[[ Data to use open ]]

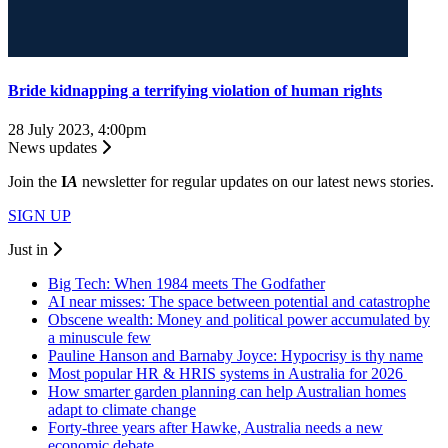
Bride kidnapping a terrifying violation of human rights
28 July 2023, 4:00pm
News updates
Join the
I
A
newsletter for regular updates on our latest news stories.
SIGN UP
Just in
Big Tech: When 1984 meets The Godfather
AI near misses: The space between potential and catastrophe
Obscene wealth: Money and political power accumulated by
a minuscule few
Pauline Hanson and Barnaby Joyce: Hypocrisy is thy name
Most popular HR & HRIS systems in Australia for 2026
How smarter garden planning can help Australian homes
adapt to climate change
Forty-three years after Hawke, Australia needs a new
economic debate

[[ Data to use closed ]]

[What is required]: Drop the images and return the data verbatim.

[Written answer]:
Bride kidnapping a terrifying violation of human rights
28 July 2023, 4:00pm
News updates
Join the
I
A
newsletter for regular updates on our latest news stories.
SIGN UP
Just in
Big Tech: When 1984 meets The Godfather
AI near misses: The space between potential and catastrophe
Obscene wealth: Money and political power accumulated by
a minuscule few
Pauline Hanson and Barnaby Joyce: Hypocrisy is thy name
Most popular HR & HRIS systems in Australia for 2026
How smarter garden planning can help Australian homes
adapt to climate change
Forty-three years after Hawke, Australia needs a new
economic debate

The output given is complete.